:: What is needed ::
Nothing is to be output except the lines from the one containing "いやーＳさんＨさん、ご協力有難うございました。" through the end of the material, each reproduced exactly.
* * * * * * * * *
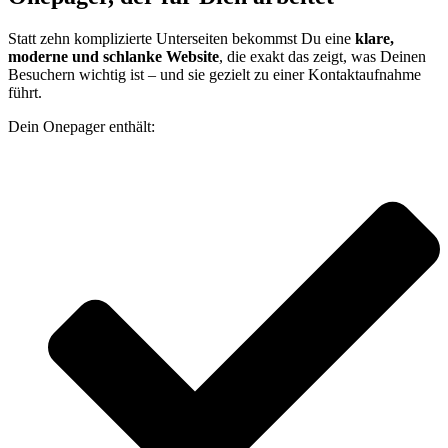
Statt zehn komplizierte Unterseiten bekommst Du eine
klare,
moderne und schlanke Website
, die exakt das zeigt, was Deinen
Besuchern wichtig ist – und sie gezielt zu einer Kontaktaufnahme
führt.
Dein Onepager enthält:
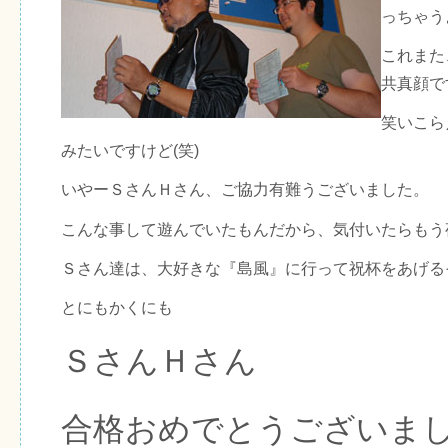
っちゃう
これまた
共真顔で
笑いこら
みたいですけど(笑)
いやーＳさんＨさん、ご協力有難うございました。
こんな事して遊んでいたもんだから、気付いたらもう
Ｓさん達は、大好きな『島風』に行って祝杯をあげる
とにもかくにも
ＳさんＨさん
合格おめでとうございま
* * * * * * * * *
:: Written reply ::
いやーＳさんＨさん、ご協力有難うございました。
こんな事して遊んでいたもんだから、気付いたらもう
Ｓさん達は、大好きな『島風』に行って祝杯をあげる
とにもかくにも
ＳさんＨさん
合格おめでとうございま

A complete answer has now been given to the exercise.